UDC 517.5

MATHEMATICS

P. E. SOBOLEVSKII

PARABOLIC EQUATIONS IN SPACES OF MEANS

(Presented by Academician I. G. Petrovskii, 25 I 1967)

1. In the present paper we continue the study, begun in (¹–⁴), of the coercivity problem for the Cauchy problem

\[ v'(t)+Av(t)=f(t)\quad (0\le t\le 1),\qquad v(0)=v_0 \tag{1} \]

in a Banach space \(E\). This problem is studied in new series of spaces—integral analogues of abstract Hölder spaces and abstract spaces of the type of the spaces of S. L. Sobolev—L. N. Slobodetskii. Here, just as in Hölder spaces (see (¹)), the necessary and sufficient condition for coercivity is the strong positivity in \(E\) of the operator \(A\).
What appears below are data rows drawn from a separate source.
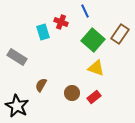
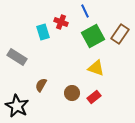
green square: moved 4 px up; rotated 20 degrees clockwise
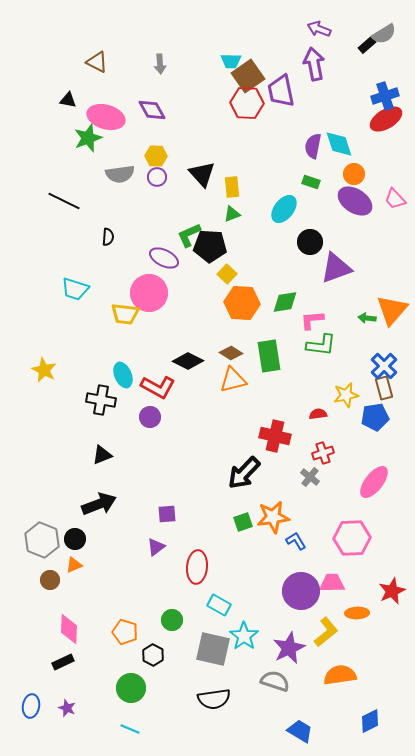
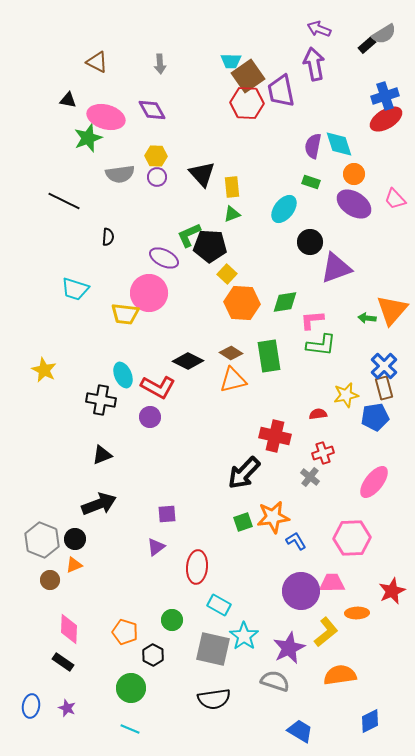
purple ellipse at (355, 201): moved 1 px left, 3 px down
black rectangle at (63, 662): rotated 60 degrees clockwise
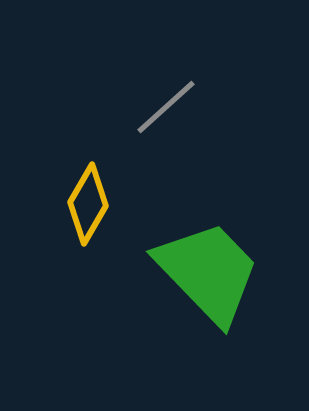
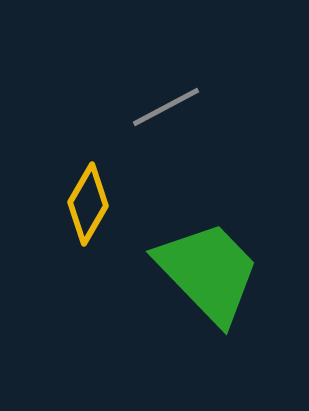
gray line: rotated 14 degrees clockwise
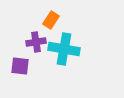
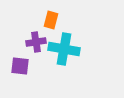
orange rectangle: rotated 18 degrees counterclockwise
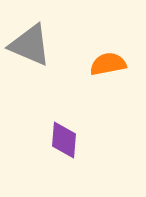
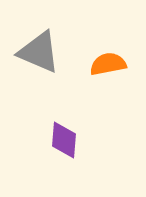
gray triangle: moved 9 px right, 7 px down
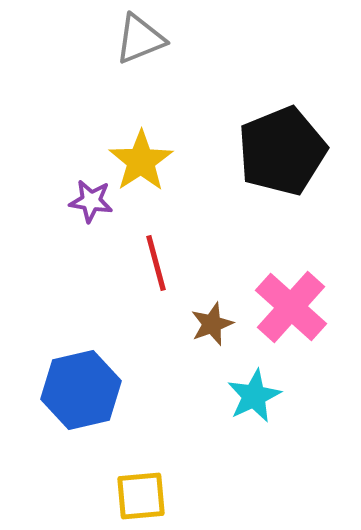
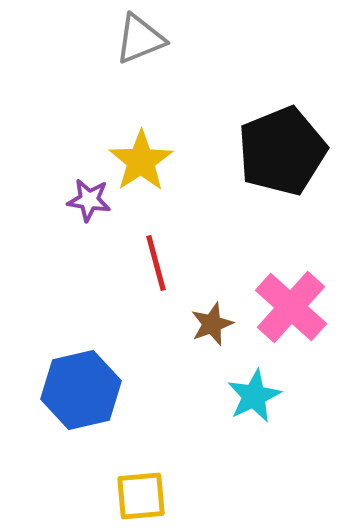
purple star: moved 2 px left, 1 px up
At the same time the construction of these new spaces is close to the construction of Bochner spaces, for which the coercivity problem has not yet been solved in such generality.

The coercivity problem is also solved in spaces of generalized functions whose elements are derivatives, in the sense of S. L. Sobolev—L. Schwartz, of elements of the spaces indicated above. Spaces of generalized functions may be obtained as completions of the set of smooth functions in the norms of their antiderivatives. This gave grounds for calling the spaces of generalized functions, as well as the spaces of their antiderivatives, spaces of means.

1. Let \(F(t)\) be a continuous function on \([0,1]\) with values in \(E\);

\[ \omega(t,F)=\max_{0\le |t_1-t_2|\le t}\|F(t_1)-F(t_2)\|_E \]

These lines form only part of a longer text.